Google does demo plenty of stuff at I/O that isn't available Today. In fact that might be almost everything shown at I/O.
But utter fraud , as he suggests here? Is there any precedent for Google doing such a thing on this scale? That seems absurd and, in a company of this size and openness, likely to backfire.
Maybe Gruber doesn't believe anything he wrote and is actually trying to get Googlers to email him in defense of the tech and reveal confidential details of how it works. I don't have any reason to believe this, just asking the question...
 I mean, the article is written such that the author could backtrack are any point and say "that's not what I meant, I was just asking the question". But hopefully we can get beyond that facade.
I usually like what Gruber has to say about Apple, but this fanboyism is off the charts even for him.
Once you've noticed this pattern it's much harder to take his (often very good) long form pieces seriously.
Gruber/Apple is never wrong - but sometimes reality realigns.
And yes, Google certainly wouldn't demo a completely non-existent technology, and I'm sure Gruber knows that. But they might very well demo a technology that only works 60% of the time at present. Let's be honest, this wouldn't be the first time we've seen a large tech company demo incredible-seeming too-good-to-be-true tech that turned out to actually be too good to be true and never made it into real world use for one reason or another.
It is kind of weird that the broad tech punditry has just accepted Google's demo at face value with respect to what the tech is actually capable of at present.
For example, Google demoed object removal in Google Photos (https://www.theverge.com/2017/5/17/15654476/google-photos-ob...) last year at IO, and as far as I can tell it never shipped.
If a company in any other industry announced an insane-seeming new technology with a completely non-verifiable demo like this, no credible journalist who covers that beat would report it as credulously as tech journalists have covered the Duplex demo. Gruber is absolutely right that the lack of skepticism around Duplex is baffling and journalistically suspect.
So, what does it do and how well does it perform? The demo does not really tell. We had such dialogs in research literature 30 years ago, but they were carefully crafted and very domain specific ('ordering a hotel room' via natural language for example).
> One of the key research insights was to constrain Duplex to closed domains, which are narrow enough to explore extensively. Duplex can only carry out natural conversations after being deeply trained in such domains. It cannot carry out general conversations.

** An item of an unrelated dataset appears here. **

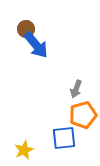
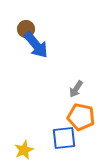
gray arrow: rotated 12 degrees clockwise
orange pentagon: moved 2 px left, 2 px down; rotated 28 degrees clockwise
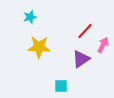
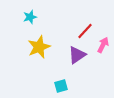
yellow star: rotated 25 degrees counterclockwise
purple triangle: moved 4 px left, 4 px up
cyan square: rotated 16 degrees counterclockwise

Just a thought, imagine how this article would be if the companies were reversed. Would it be the same?
And that's how you recognize objectivity...
Beyond just recording you'd have to get publicity permission to broadcast such a call to the world as marketing for your products.

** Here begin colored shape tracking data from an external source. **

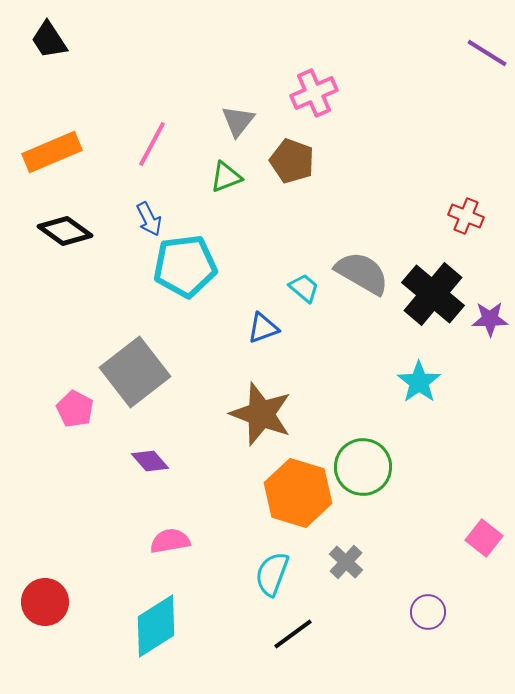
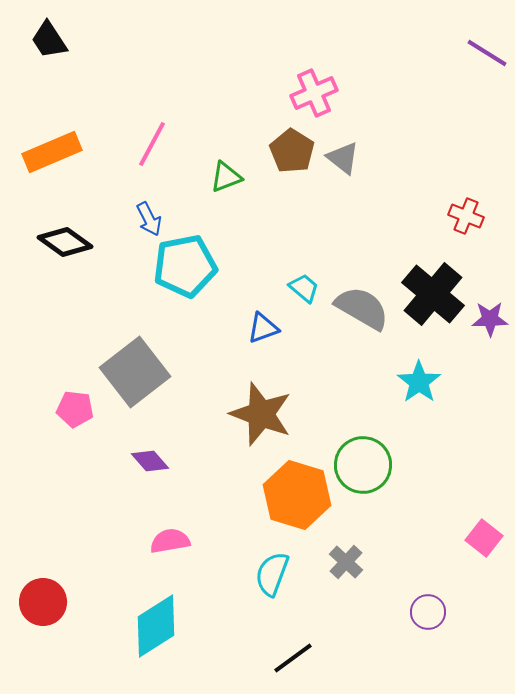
gray triangle: moved 105 px right, 37 px down; rotated 30 degrees counterclockwise
brown pentagon: moved 10 px up; rotated 12 degrees clockwise
black diamond: moved 11 px down
cyan pentagon: rotated 4 degrees counterclockwise
gray semicircle: moved 35 px down
pink pentagon: rotated 21 degrees counterclockwise
green circle: moved 2 px up
orange hexagon: moved 1 px left, 2 px down
red circle: moved 2 px left
black line: moved 24 px down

If they got all this lined up in advance, they'd be accused of rigging the demo anyway, so what's the point of taking the risk and gaining little. The alternative would have been using a Google employee to play the part of the business, but this too would have subjected them to accusations of rigging.

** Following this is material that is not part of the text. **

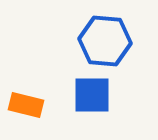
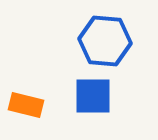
blue square: moved 1 px right, 1 px down
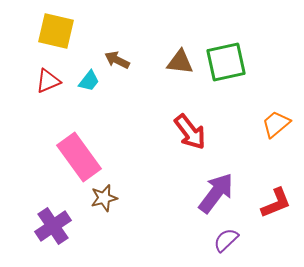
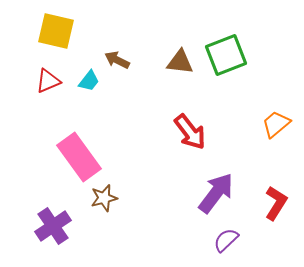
green square: moved 7 px up; rotated 9 degrees counterclockwise
red L-shape: rotated 36 degrees counterclockwise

It's not like people are going to forget about the demo if it never materializes. Google has a lot more to lose than gain from faking something this high profile.
I can't think of a good explanation for him wording his misgivings with such uncharitable language. I never had the feeling that he hated or resented Google quite this much.
Apart from - "We'd like to call you next wednesday to demo some phone technology - it'll just be a normal booking call, but it will be recorded and go out live on stage. Is that OK?'
Of course it could also have been staged but more difficult. By picking a successful recorded try you tend to obfuscate failure rate.
As opposite Apple often demonstrate feature on stage with real call to outside people or live Siri command. And as with real tech it sometimes fail. They always have a backup hardware and they sometimes use it if the first try is a fail.
I do however "believe" Google in a way that all their demos that I remember turned out as real products working in real time, and in many cases, serving 1B+ users daily.
I would expect Google to work in a similar way.
Speaking of which, 'dang et al., would it be hard to add a full ISO 8601 timestamp as a "title" attribute to the date permalink? I get that "1 day ago" is more readable, but there are cases I'd love to know the actual date and time something was posted.
The cutoff seems to be more than a few months, though.
I assume it was just fear of demo gremlins that made them use a recording. Also, you could argue it is unethical to broadcast a phonecall with someone live, and ruins the fun if you get permission in advance.
I assume they did it, then got permission afterwards, and Google being Google, it didn't occur to them that people might want to talk to the callee.
You can say Gruber is wrong and argue about it. But flagging??? This is totally bullshit.